- IATA: WWY; ICAO: YWWL;

Summary
- Airport type: Private
- Operator: Bland Shire Council
- Serves: Bland Shire
- Location: West Wyalong, New South Wales, Australia
- Elevation AMSL: 859 ft / 262 m
- Coordinates: 33°56′12″S 147°11′30″E﻿ / ﻿33.93667°S 147.19167°E

Map
- YWWL Location in New South Wales

Runways
| Direction | Length |  | Surface |
| m | ft |
| 04/22 | 780 | 2,559 | Gravel |
| 09/27 | 1,585 | 5,200 | Asphalt |
- Sources: Australian AIP and aerodrome chart

= West Wyalong Airport =

Airport at West Wyalong, New Soiuth Wales

West Wyalong Airport is an airport located 1 NM south West Wyalong, New South Wales, Australia. The airport is operated by the Bland Shire Council.

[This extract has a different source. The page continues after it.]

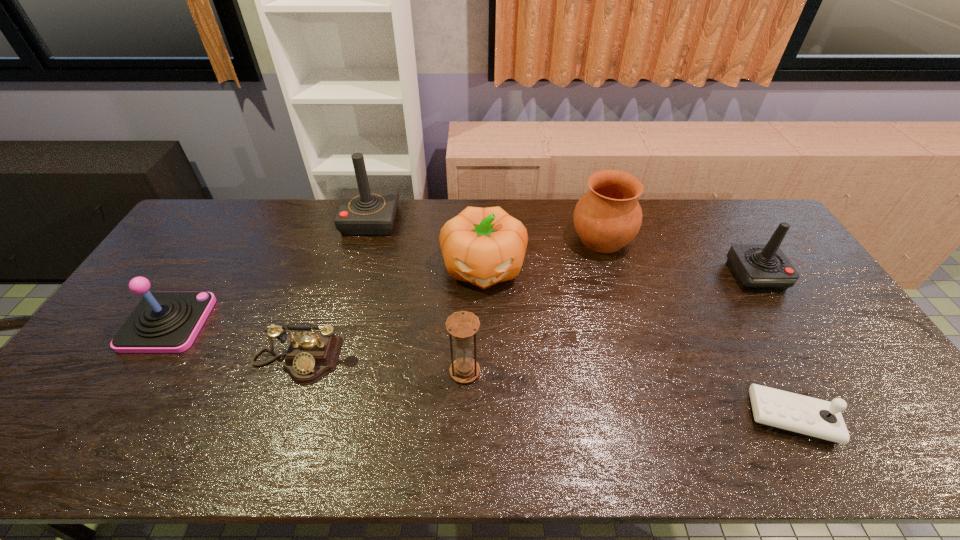 Identify the location of vacant region that satisfies the following two spatial constraints: 1. on the rectangular base of the farthest joystick; 2. on the dial of the telephone. (331, 361).

This screenshot has height=540, width=960. I want to click on vacant space that satisfies the following two spatial constraints: 1. on the carved face of the pumpkin; 2. forward from the base of the second nearest joystick, so click(x=484, y=323).

This screenshot has height=540, width=960. In order to click on vacant space that satisfies the following two spatial constraints: 1. on the front side of the pottery; 2. forward from the base of the third tallest joystick in this screenshot , I will do tap(627, 323). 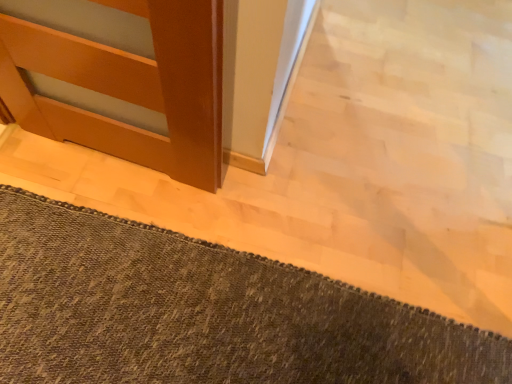 Find the location of a particular element. The width and height of the screenshot is (512, 384). free location to the right of matte wood door at left is located at coordinates [x=240, y=203]. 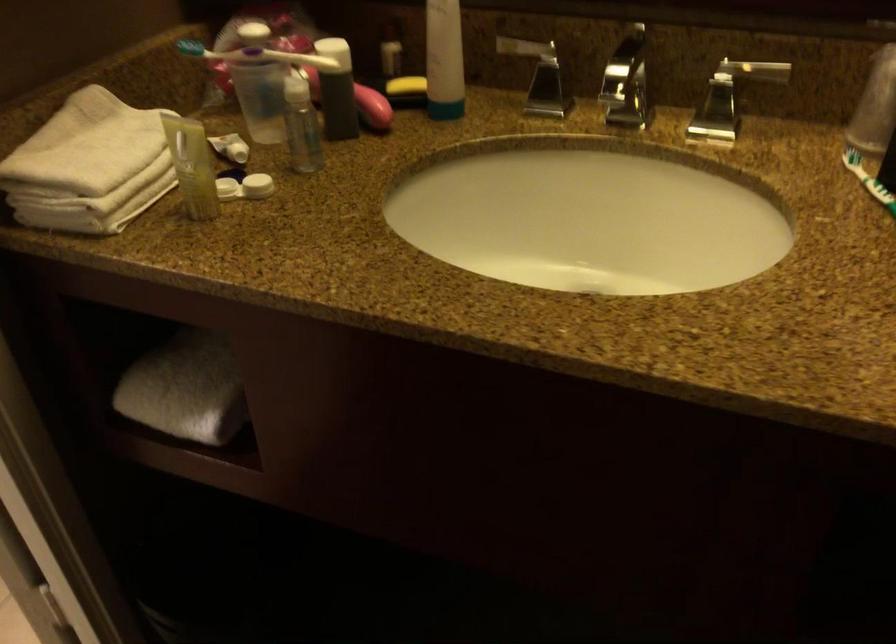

==Facilities and aircraft==
West Wyalong Airport has two runways:
- Runway 09/27: 1585 × 30 m, surface: asphalt
- Runway 04/22: 780 × 18 m, surface: gravel

==Airlines and destinations==
Currently West Wyalong is not serviced by any scheduled flights, but throughout the airport's history it has been served by many regional airlines. East-West Airlines operated services to Sydney from 1953 until 1975, initially using converted ex-military Lockheed Hudson aircraft, later replaced by the Douglas DC-3 and Fokker F27 Friendship. These services were discontinued with the withdrawal of Government subsidy on 30 June 1975.

A number of smaller carriers would later service the West Wyalong – Sydney route, including Country Connection Airlines who provided 11 services per week between 1991 and 2001 using Piper Chieftain aircraft.

Rex Airlines provided twice weekly service to Sydney commencing in March 2005. The airline carried 1,928 passengers in the first six months, but it ceased operating the flights in September 2007.